這個甬道所能容納的沙鼠量顯然是一個誇張的數值。

等等。

芙蘭達之前所說的另一件事。

“這個隧道,可能是……鼠型沙蜃開鑿出來的?”

惡寒令我為之顫抖,冷汗從脊背滲出。

以一人之力不可能開拓深井礦區——沙蜃亦是如此。

數量……

在這黑暗中潛伏著的,恐怕是足以讓人心悸的數目!

芙蘭達什麽都沒說,隻是靜靜地看著我。

“呲呲……”

“吱吱——”

“嘰嘰吱吱吱吱——”

“吱吱吱吱嘰嘰嘰嘰呲呲呲呲吱吱!”

像是收到了某種訊號般,甬道兩端的黑暗中,細微的叫聲如浪潮般此起彼伏。

那些聲音開始雜亂無章,緊接著一點點匯聚成齊唱,繼而化為宏大而嘹亮的尖嘯,仿若巨獸怒嚎!

它們來了!

近處的陰影中,無機玻璃球一個接一個浮現。

幾十、幾百……上千!

最初的那隻隻是信號……或者說,巡查的崗哨。

而它的叫聲與死亡則宣告著沙鼠大軍的到來。

不知從何處湧出的褐鼠們依附在地麵上,牆壁上,甚至攀援著岩石天花板。

無數隻蠕動的小紡錘浩浩****,猶如黑褐色的奔流。

“噫!”

芙蘭達怪叫著後退一步,貼近我身旁。

她攥著我的衣角,好像這樣就能嚇退鼠群。

那欲言又止的樣子讓我回想起渴求烤饅頭的麥茶……也不知道她現在怎麽樣了?

“不是說沙蜃的話就沒關係嗎?”

“這個數量是人看了就會覺得惡心吧!”

“唔……這我倒是讚成。”我點點頭,“不過……沒關係嗎?貼這麽近?”

明明之前都一副根本不想和我呼吸同一帶空氣的樣子。

“雖然路易很惡心,但是那群東西更惡心……它們看起來可不是什麽熱情好客的主!”

“啊……說得對。”

沙鼠們吱吱叫著,從四麵八方將我們包圍。

這陣仗光是看就已經讓人腿軟了,哪怕是普通無害的鼠類也足以震撼人心——更別提密集恐懼效應帶來的不適感。

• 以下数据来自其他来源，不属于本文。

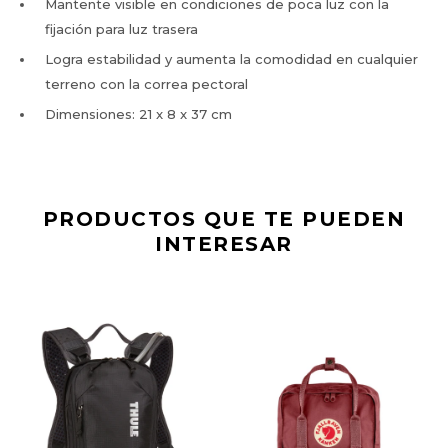
Mantente visible en condiciones de poca luz con la
fijación para luz trasera
Logra estabilidad y aumenta la comodidad en cualquier
terreno con la correa pectoral
Dimensiones: 21 x 8 x 37 cm
PRODUCTOS QUE TE PUEDEN
INTERESAR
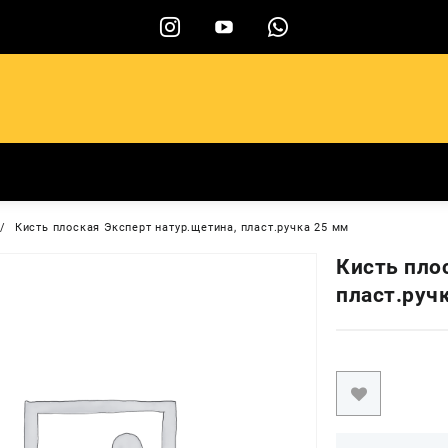
ы
Кисть плоская Эксперт натур.щетина, пласт.ручка 25 мм
Кисть пло
пласт.руч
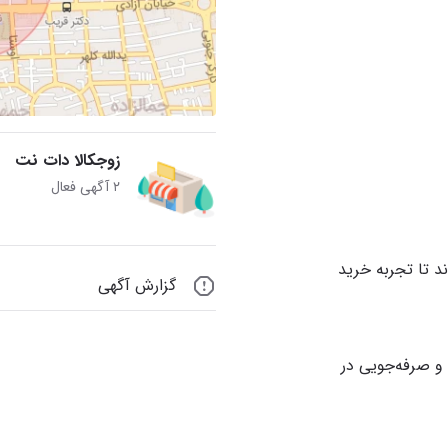
زوجکالا دات نت
۲ آگهی فعال
 تا تجربه خرید
گزارش آگهی
و صرفه‌جویی در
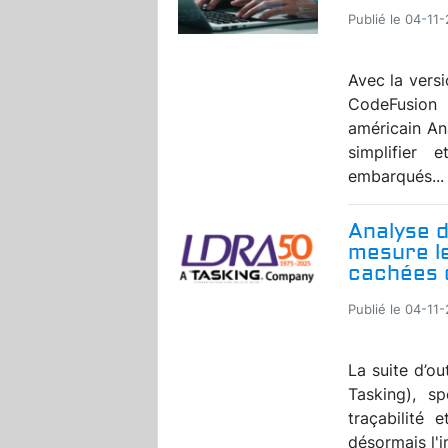
Publié le 04-11
Avec la vers
CodeFusion 
américain An
simplifier
embarqués...
Analyse d
mesure l
cachées 
Publié le 04-11
La suite d’ou
Tasking), sp
traçabilité 
désormais l'i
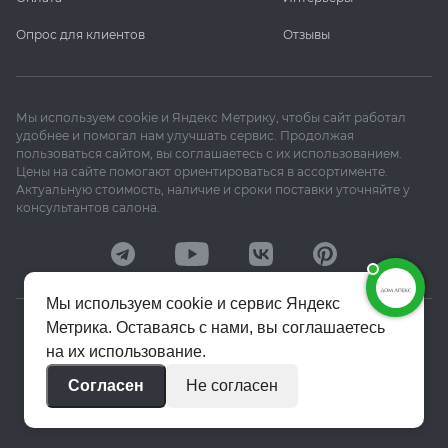
Опрос для клиентов
Отзывы
Мы используем cookie и Яндекс Метрику, чтобы сайт работал
удобнее и помогал нам улучшать сервис. Продолжая
пользоваться сайтом, вы соглашаетесь с их использованием.
Цены на сайте помогают ориентироваться в ассортименте.
Актуальную стоимость, наличие и сроки поставки уточняйте у
консультантов салона.
Мы используем cookie и сервис Яндекс
Метрика. Оставаясь с нами, вы соглашаетесь
© 2020–2026 «Апекс»
на их использование.
Политика конфиденциальности
Согласен
Не согласен
Пользовательское соглашение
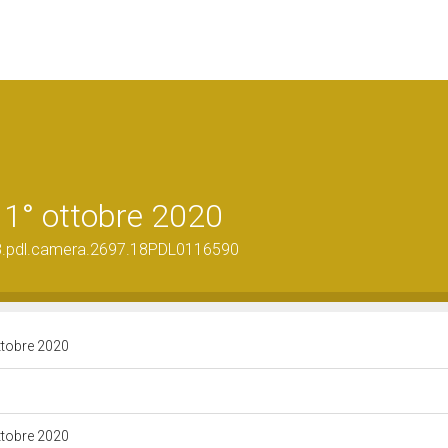
 1° ottobre 2020
g.18.pdl.camera.2697.18PDL0116590
ottobre 2020
ottobre 2020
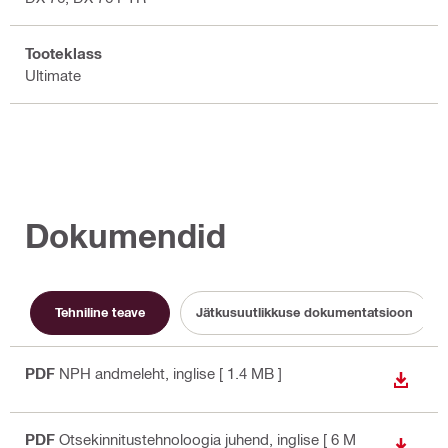
Tooteklass
Ultimate
Dokumendid
Tehniline teave
Jätkusuutlikkuse dokumentatsioon
PDF
NPH andmeleht
, inglise
[ 1.4 MB ]
ALLAL
PDF
Otsekinnitustehnoloogia juhend
, inglise
[ 6 M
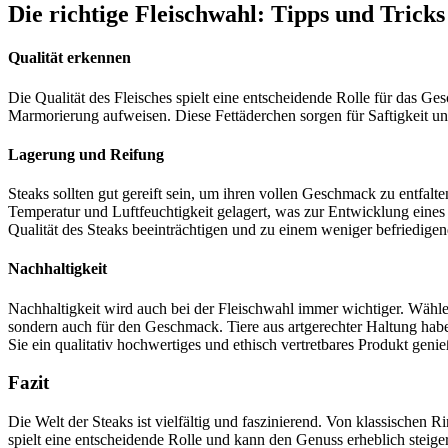
Die richtige Fleischwahl: Tipps und Tricks
Qualität erkennen
Die Qualität des Fleisches spielt eine entscheidende Rolle für das Ge
Marmorierung aufweisen. Diese Fettäderchen sorgen für Saftigkeit 
Lagerung und Reifung
Steaks sollten gut gereift sein, um ihren vollen Geschmack zu entfalt
Temperatur und Luftfeuchtigkeit gelagert, was zur Entwicklung eines 
Qualität des Steaks beeinträchtigen und zu einem weniger befriedige
Nachhaltigkeit
Nachhaltigkeit wird auch bei der Fleischwahl immer wichtiger. Wählen
sondern auch für den Geschmack. Tiere aus artgerechter Haltung haben 
Sie ein qualitativ hochwertiges und ethisch vertretbares Produkt genie
Fazit
Die Welt der Steaks ist vielfältig und faszinierend. Von klassischen 
spielt eine entscheidende Rolle und kann den Genuss erheblich steiger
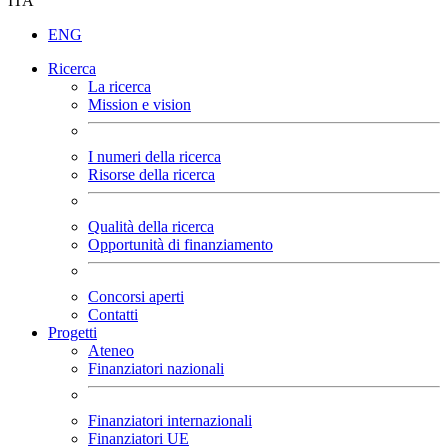
ITA
ENG
Ricerca
La ricerca
Mission e vision
I numeri della ricerca
Risorse della ricerca
Qualità della ricerca
Opportunità di finanziamento
Concorsi aperti
Contatti
Progetti
Ateneo
Finanziatori nazionali
Finanziatori internazionali
Finanziatori UE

然而它們還並不僅僅是“齧齒類”,而是徒有生物外表的無情殺戮者。

從剛才左手被撕咬的跡象來看,它們顯然是沙蜃中具備攻擊性的那一類。

我和芙蘭達肩並肩後退,靠倒在岩壁上。

“喂!路易!快用你無敵的……嵌合的……什麽十分之二十一想想辦法啊!”

“是二分之一和十一!”

沙鼠的體型遠不如曾在遺跡時遭遇的黑狼,但這個數量疊加下,其體積總量早就遠超出“空牙”係統所能擊破的規格了。

“二分之一”選項排除。

在這裏使用“十一”!

彈頭呢?選用高爆式?

可是……礦洞會不會塌下來?

“快點路易!它們過來了!”

來不及思考了!

是死是活放手一搏!

我將手伸向背後。

嵌合!

鋼……組——咦?

冷汗從額角狂湧冒出。

我摸索槍械部件的手掏了個空。

本應存在於背後,裝載了零件的吉他盒不在那裏。